Erik Pattison: Returning to Cheshire’s Urology team and his heart’s home

Erik Pattison

I like people to feel valued, I like them to feel heard. I definitely want people to leave feeling like they were cared for. That's the most important thing for me.

Erik Pattison, MD, urologist at Cheshire Medical Center

When Erik Pattison, MD, left the Urology department at Cheshire Medical Center in 2021, it was at the height of the COVID-19 pandemic, and he wanted to move his wife and young children back to their home state of Indiana.
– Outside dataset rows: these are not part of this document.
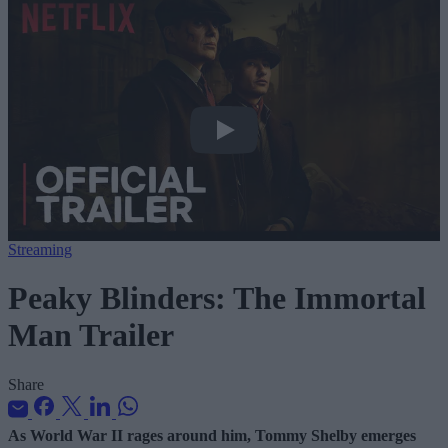
Peaky Blinders: The Immortal Man Trai
Streaming
Peaky Blinders: The Immortal
Man Trailer
Share
As World War II rages around him, Tommy Shelby emerges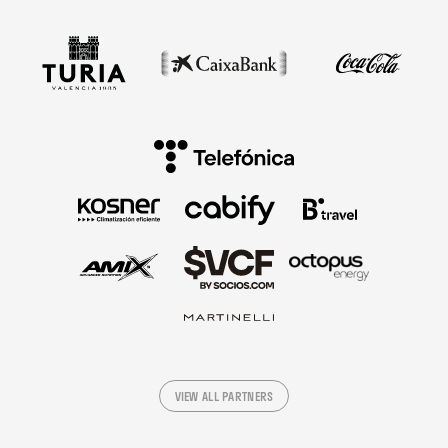
VIEW ALL PARTNERS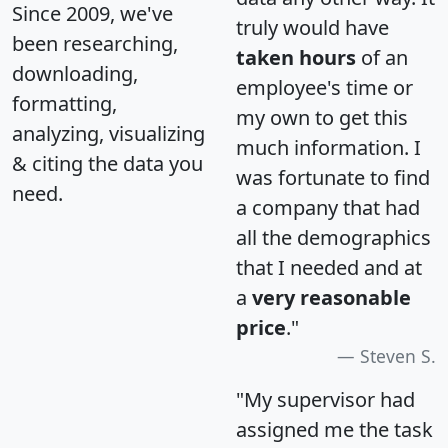
Since 2009, we've
truly would have
been researching,
taken hours
of an
downloading,
employee's time or
formatting,
my own to get this
analyzing, visualizing
much information. I
& citing the data you
was fortunate to find
need.
a company that had
all the demographics
that I needed and at
a
very reasonable
price
."
Steven S.
"My supervisor had
assigned me the task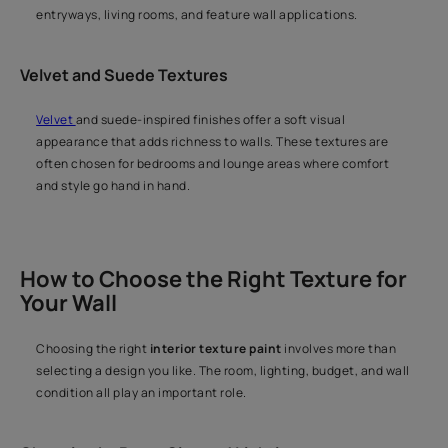
entryways, living rooms, and feature wall applications.
Velvet and Suede Textures
Velvet
and suede-inspired finishes offer a soft visual
appearance that adds richness to walls. These textures are
often chosen for bedrooms and lounge areas where comfort
and style go hand in hand.
How to Choose the Right Texture for
Your Wall
Choosing the right
interior texture paint
involves more than
selecting a design you like. The room, lighting, budget, and wall
condition all play an important role.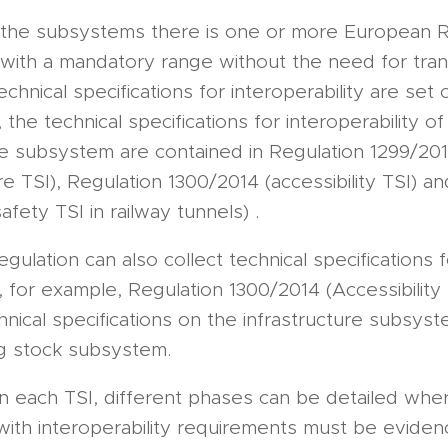
 the subsystems there is one or more European R
 with a mandatory range without the need for tran
chnical specifications for interoperability are set 
 the technical specifications for interoperability of
re subsystem are contained in Regulation 1299/20
ure TSI), Regulation 1300/2014 (accessibility TSI) a
afety TSI in railway tunnels) .
ulation can also collect technical specifications f
for example, Regulation 1300/2014 (Accessibility 
hnical specifications on the infrastructure subsys
ng stock subsystem.
hin each TSI, different phases can be detailed whe
with interoperability requirements must be eviden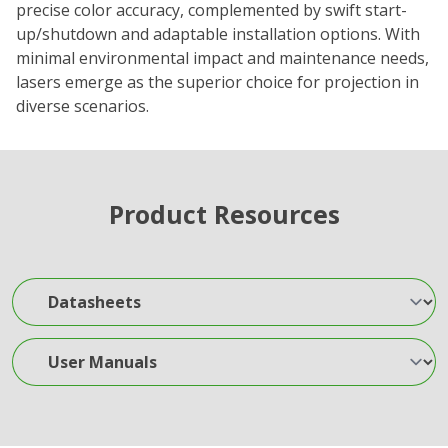
precise color accuracy, complemented by swift start-
up/shutdown and adaptable installation options. With
minimal environmental impact and maintenance needs,
lasers emerge as the superior choice for projection in
diverse scenarios.
Product Resources
Datasheets
User Manuals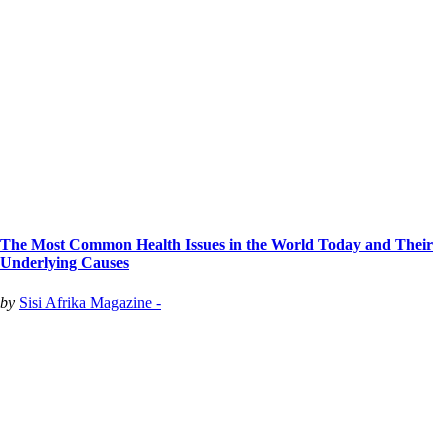
The Most Common Health Issues in the World Today and Their
Underlying Causes
by
Sisi Afrika Magazine -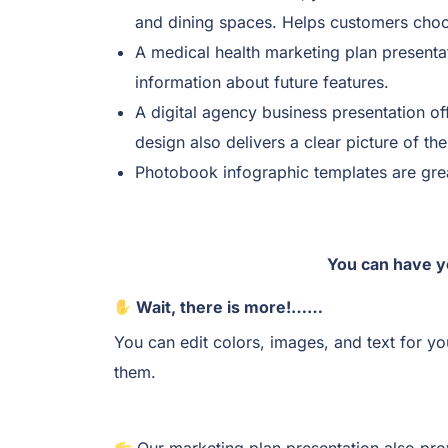
and dining spaces. Helps customers choos
A medical health marketing plan presentat
information about future features.
A digital agency business presentation of
design also delivers a clear picture of th
Photobook infographic templates are grea
You can have y
Wait, there is more!……
You can edit colors, images, and text for y
them.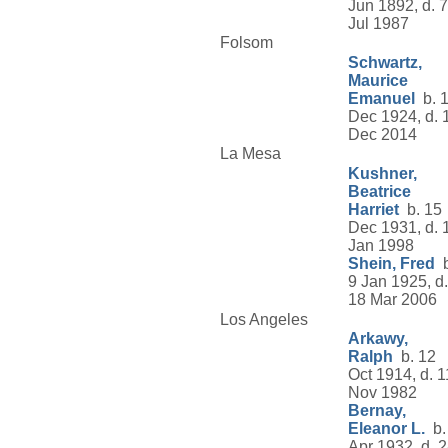
Jun 1892, d. 7
Jul 1987
Folsom
Schwartz,
Maurice
Emanuel
b. 
Dec 1924, d. 
Dec 2014
La Mesa
Kushner,
Beatrice
Harriet
b. 15
Dec 1931, d. 
Jan 1998
Shein, Fred
b
9 Jan 1925, d.
18 Mar 2006
Los Angeles
Arkawy,
Ralph
b. 12
Oct 1914, d. 1
Nov 1982
Bernay,
Eleanor L.
b.
Apr 1932, d.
Fast-forward 2 years, and he’s returned to Cheshire and is ready to make a significant positive impact on the urologic care we offer.
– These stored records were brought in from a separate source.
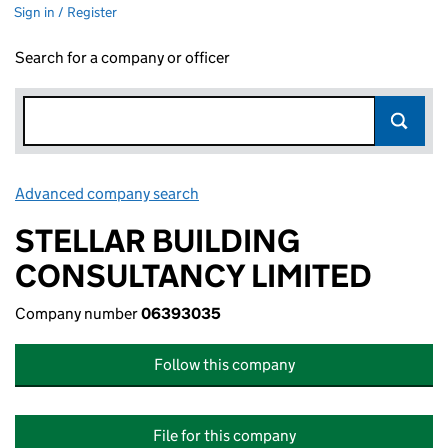
Sign in / Register
Search for a company or officer
Advanced company search
Link opens in new window
STELLAR BUILDING
CONSULTANCY LIMITED
Company number
06393035
Follow this company
File for this company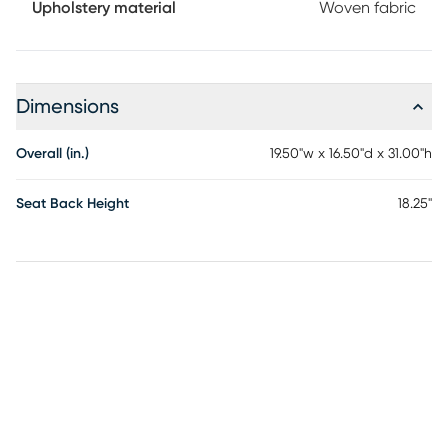
Upholstery material
Woven fabric
Dimensions
Overall (in.)
19.50"w x 16.50"d x 31.00"h
Seat Back Height
18.25"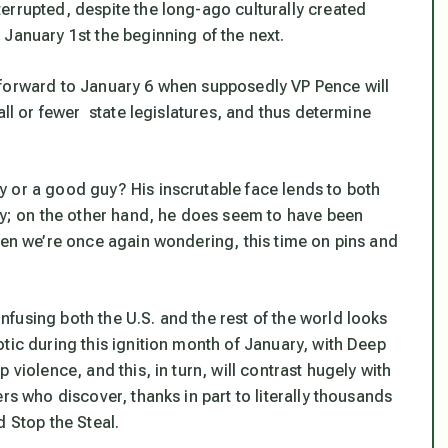
errupted, despite the long-ago culturally created
January 1st the beginning of the next.
 forward to January 6 when supposedly VP Pence will
all or fewer state legislatures, and thus determine
 or a good guy? His inscrutable face lends to both
ady; on the other hand, he does seem to have been
hen we’re once again wondering, this time on pins and
fusing both the U.S. and the rest of the world looks
tic during this ignition month of January, with Deep
violence, and this, in turn, will contrast hugely with
rs who discover, thanks in part to literally thousands
d Stop the Steal.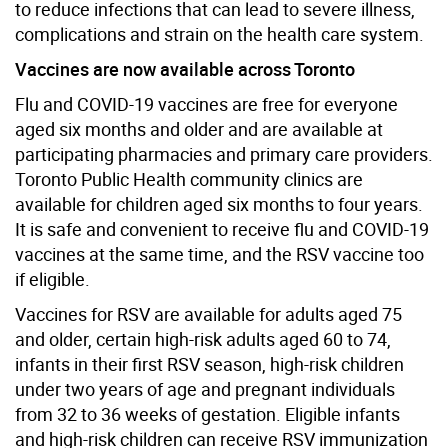
to reduce infections that can lead to severe illness,
complications and strain on the health care system.
Vaccines are now available across Toronto
Flu and COVID-19 vaccines are free for everyone
aged six months and older and are available at
participating pharmacies and primary care providers.
Toronto Public Health community clinics are
available for children aged six months to four years.
It is safe and convenient to receive flu and COVID-19
vaccines at the same time, and the RSV vaccine too
if eligible.
Vaccines for RSV are available for adults aged 75
and older, certain high-risk adults aged 60 to 74,
infants in their first RSV season, high-risk children
under two years of age and pregnant individuals
from 32 to 36 weeks of gestation. Eligible infants
and high-risk children can receive RSV immunization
“I'm definitely looking forward to getting back to the team,” Pattison, who worked at Cheshire for the first 5 years of his career following his residency at Dartmouth Hitchcock Medical Center (DHMC) in Lebanon, says. “The small, intimate setting of Cheshire is something I really value. It lends itself to having personal relationships with other departments, and that's the key to having a strong, functional team.”

Urologists treat issues with people’s kidneys, bladders, and other body parts that allow for healthy urination. For men, urology can also address sexual organ and reproductive health. Understanding how personal these issues can be, Pattison and his colleagues treat their patients with gentle care and sensitivity. They create personalized treatment plans for a wide range of problems, sometimes performing surgery.

Pattison has special interests in general urology, kidney stones, minimally invasive endourology techniques, benign prostatic hypertrophy, hematuria, prostate cancer, bladder cancer, voiding dysfunction and overactive bladder, recurrent urinary tract infections, and vasectomies. Since several of his specialties are problems that affect mostly males in their later years, Pattison’s care is well matched to our community’s population, and many of his former patients are enthusiastic about his return.

“Erik is one of those special physicians who is not only extremely well-regarded in the hospital, but loved by his patients as well,” J. Paul Sanders, MD, chair of Surgical Services at Cheshire, says. “Also, since he trained at Dartmouth (DHMC), he has a good rapport with colleagues there, which allows more integration with that department, helping us as and our patients.”

Cheshire welcomed Roland Chen, MD, to Urology in January 2023, and with Pattison’s return, the team’s capacity now matches our region’s demand.

“Having Erik back brings the Urology department back to full strength,” Sanders says. “With his broad leadership ability and familiarity with the Dartmouth Health system and departments in the region, I am confident he will solidify that department.”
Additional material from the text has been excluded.